Records from a collection:
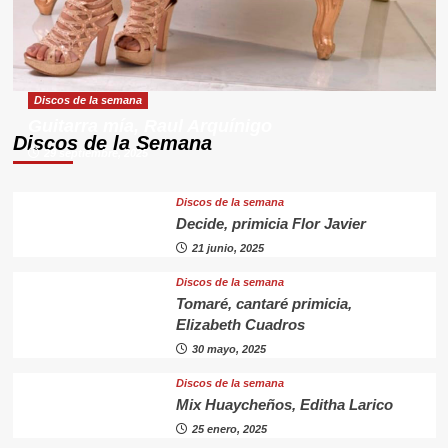
Discos de la semana
Guitarra mía, Raul Arquínigo
Discos de la Semana
29 septiembre, 2025
Discos de la semana
Decide, primicia Flor Javier
21 junio, 2025
Discos de la semana
Tomaré, cantaré primicia,
Elizabeth Cuadros
30 mayo, 2025
Discos de la semana
Mix Huaycheños, Editha Larico
25 enero, 2025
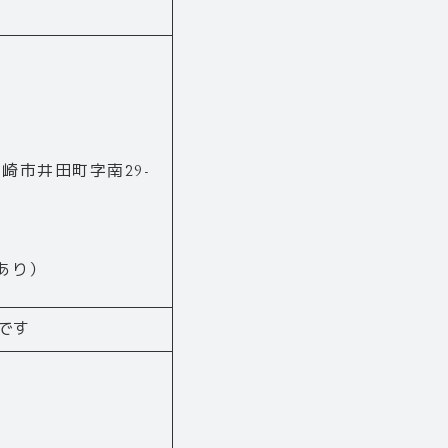
崎市井田町字南29-
あり）
Kです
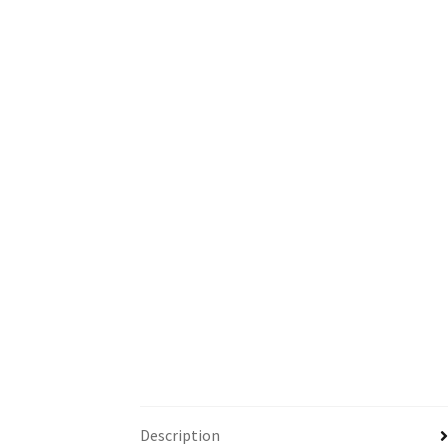
Description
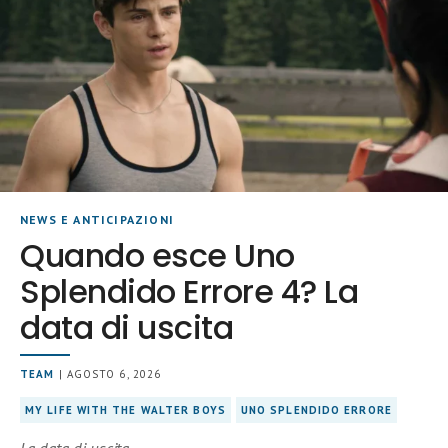
NEWS E ANTICIPAZIONI
Quando esce Uno
Splendido Errore 4? La
data di uscita
TEAM
| AGOSTO 6, 2026
MY LIFE WITH THE WALTER BOYS
UNO SPLENDIDO ERRORE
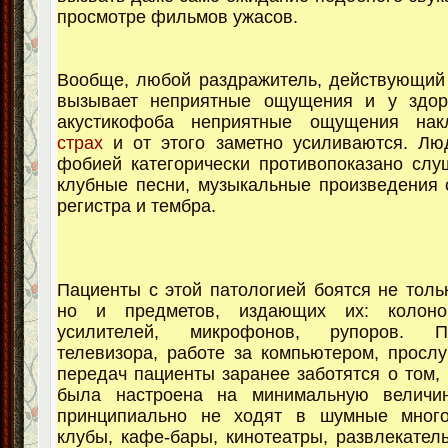
просмотре фильмов ужасов.
Вообще, любой раздражитель, действующий 
вызывает неприятные ощущения и у здо
акустикофоба неприятные ощущения нак
страх
и от этого заметно усиливаются. Лю
фобией категорически противопоказано слуш
клубные песни, музыкальные произведения 
регистра и тембра.
Пациенты с этой патологией боятся не тольк
но и предметов, издающих их: колонок
усилителей, микрофонов, рупоров. 
телевизора, работе за компьютером, просл
передач пациенты заранее заботятся о том, 
была настроена на минимальную величи
принципиально не ходят в шумные мног
клубы, кафе-бары, кинотеатры, развлекател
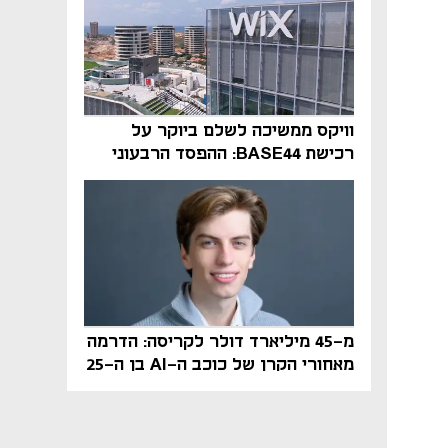
וויקס ממשיכה לשלם ביוקר על
רכישת BASE44: ההפסד הרבעוני
זינק ל-76 מיליון דולר
מ-45 מיליארד דולר לקריסה: הדרמה
מאחורי הקרן של כוכב ה-AI בן ה-25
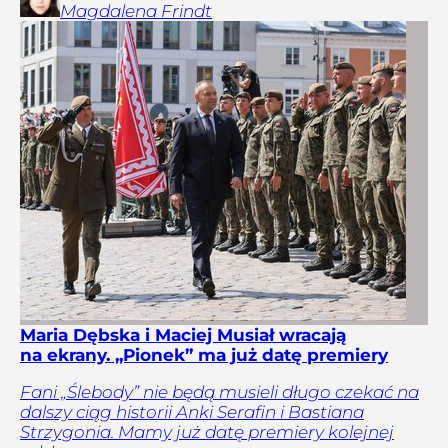
Magdalena
Frindt
Maria Dębska i Maciej Musiał wracają
na ekrany. „Pionek” ma już datę premiery
Fani „Ślebody” nie będą musieli długo czekać na
dalszy ciąg historii Anki Serafin i Bastiana
Strzygonia. Mamy już datę premiery kolejnej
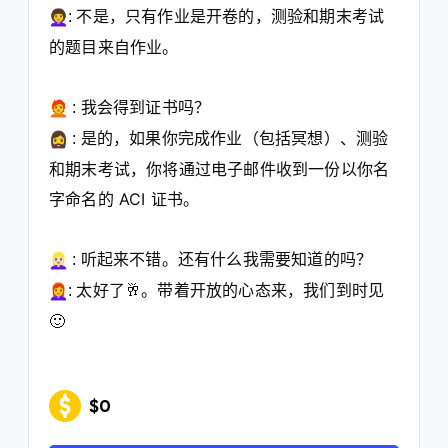
不是，只有作业是开卷的，测验和期末考试
:
的题目来自作业。
我会得到证书吗？
:
是的，如果你完成作业（包括冥想）、测验
:
和期末考试，你将通过电子邮件收到一份以你名
字命名的 ACI 证书。
听起来不错。还有什么我需要知道的吗？
:
太好了🥂。带着开放的心态来，我们到时见
:
🙂
$0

Aim of the task: Write each entry again exactly, minus any images.

Answer box:
Discos de la semana
Guitarra mía, Raul Arquínigo
Discos de la Semana
29 septiembre, 2025
Discos de la semana
Decide, primicia Flor Javier
21 junio, 2025
Discos de la semana
Tomaré, cantaré primicia,
Elizabeth Cuadros
30 mayo, 2025
Discos de la semana
Mix Huaycheños, Editha Larico
25 enero, 2025
崎市井田町字南29-
あり）
Kです
Description
NEWS E ANTICIPAZIONI
Quando esce Uno
Splendido Errore 4? La
data di uscita
TEAM
| AGOSTO 6, 2026
MY LIFE WITH THE WALTER BOYS
UNO SPLENDIDO ERRORE
просмотре фильмов ужасов.
Вообще, любой раздражитель, действующий 
вызывает неприятные ощущения и у здо
акустикофоба неприятные ощущения нак
страх
и от этого заметно усиливаются. Лю
фобией категорически противопоказано слуш
клубные песни, музыкальные произведения 
регистра и тембра.
Пациенты с этой патологией боятся не тольк
но и предметов, издающих их: колонок
усилителей, микрофонов, рупоров. 
телевизора, работе за компьютером, просл
передач пациенты заранее заботятся о том, 
была настроена на минимальную величи
принципиально не ходят в шумные мног
клубы, кафе-бары, кинотеатры, развлекател
וויקס ממשיכה לשלם ביוקר על
רכישת BASE44: ההפסד הרבעוני
זינק ל-76 מיליון דולר
מ-45 מיליארד דולר לקריסה: הדרמה
מאחורי הקרן של כוכב ה-AI בן ה-25
Magdalena
Frindt
Maria Dębska i Maciej Musiał wracają
na ekrany. „Pionek” ma już datę premiery
Fani „Ślebody” nie będą musieli długo czekać na
dalszy ciąg historii Anki Serafin i Bastiana
Strzygonia. Mamy już datę premiery kolejnej
不是，只有作业是开卷的，测验和期末考试
:
的题目来自作业。
我会得到证书吗？
:
是的，如果你完成作业（包括冥想）、测验
:
和期末考试，你将通过电子邮件收到一份以你名
字命名的 ACI 证书。
听起来不错。还有什么我需要知道的吗？
:
太好了🥂。带着开放的心态来，我们到时见
:
🙂
$0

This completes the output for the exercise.